Rédigé par : Pascal | 19 nov 2005 11:33:29

A propos de voter intervention sur France Inter samedi 19 novembre

Je suis choquée de vos propos sur l'âge de la retraite. La vraie question, à mon avis, est la répartition des richesses, avec une réflexion à avoir sur "produire quoi et pour qui ?" Oui, le travail est fatigant, je ne me vois pas prof à 65 ans. Si le "progrès" permet de travailler moins, je pense qu'il faut répartir ce "moins" et non pas créer du chômage.
D'autre part, je suis intriguée par cette idée que "grâce à une bonne alimentation", notre vie va s'allonger. Notre alimentation est elle vraiment en train de s'améliorer ?
Les innombrables molécules chimiques qui nous empoisonnent sont elles prises en compte dans cette analyse ?
Et le stress au travail, est-il aussi pris en compte ?

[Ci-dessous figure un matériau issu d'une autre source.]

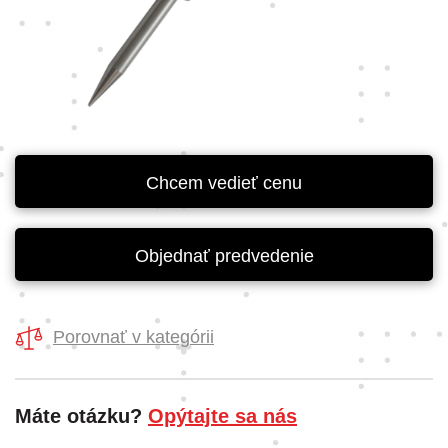
Chcem vedieť cenu
Objednať predvedenie
Porovnať v kategórii
Máte otázku?
Opýtajte sa nás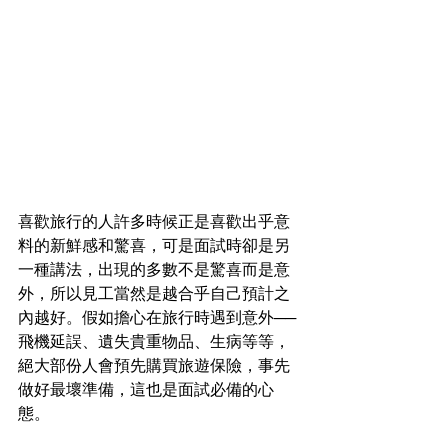
喜歡旅行的人許多時候正是喜歡出乎意
料的新鮮感和驚喜，可是面試時卻是另
一種講法，出現的多數不是驚喜而是意
外，所以見工當然是越合乎自己預計之
內越好。假如擔心在旅行時遇到意外──
飛機延誤、遺失貴重物品、生病等等，
絕大部份人會預先購買旅遊保險，事先
做好最壞準備，這也是面試必備的心
態。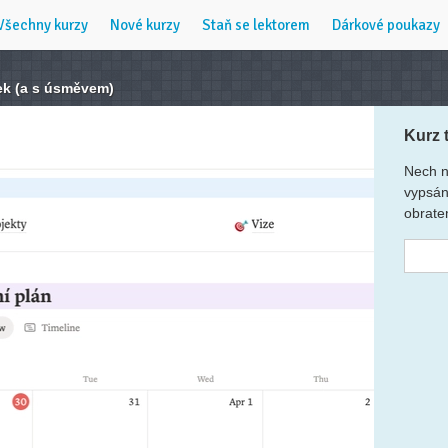
Všechny kurzy
Nové kurzy
Staň se lektorem
Dárkové poukazy
ek (a s úsměvem)
Kurz 
Nech n
vypsán
obrate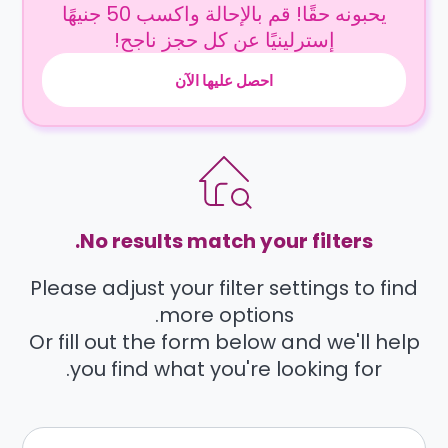
يحبونه حقًا! قم بالإحالة واكسب 50 جنيهًا
إسترلينيًا عن كل حجز ناجح!
احصل عليها الآن
No results match your filters.
Please adjust your filter settings to find
more options.
Or fill out the form below and we'll help
you find what you're looking for.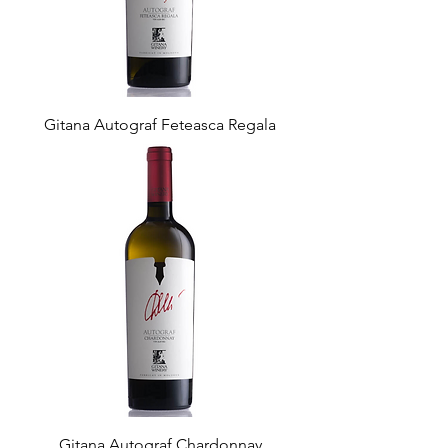
Gitana Autograf Feteasca Regala
Gitana Autograf Chardonnay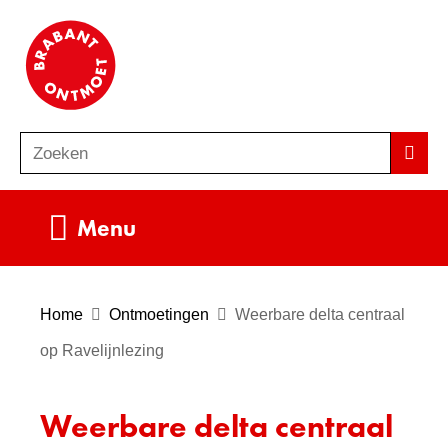
Ga
(naar
naar
homepage)
de
inhoud
Zoeken
Z
Zoek
o
e
Uitklappen
Menu
k
e
n
Home
Ontmoetingen
Weerbare delta centraal
op Ravelijnlezing
Weerbare delta centraal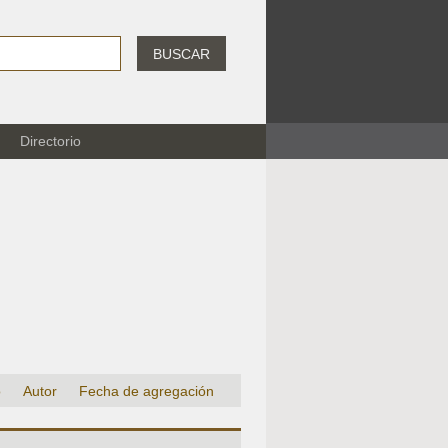
BUSCAR
Directorio
o
Autor
Fecha de agregación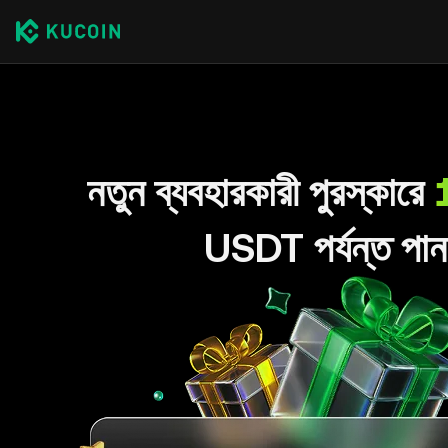
নতুন ব্যবহারকারী পুরস্কারে
USDT পর্যন্ত পান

Un esprit scientifique devrait être beaucoup plus circonspect dans ses conclusions, et prendre en compte davantage de paramètres avant de proposer des conclusions.
Françoise

Rédigé par : Zamuner | 20 nov 2005 12:26:51

importance du capital genetique bien inegalement distribue.
Consensus actuel pour eviter de raccourcir betement sa longevite en cas de deficit familial en Proteine C inhibiteur de la coagulation.
Un ou 2 verres de beaujolais nouveau et manger en couleurs est ce vraiment suffisant?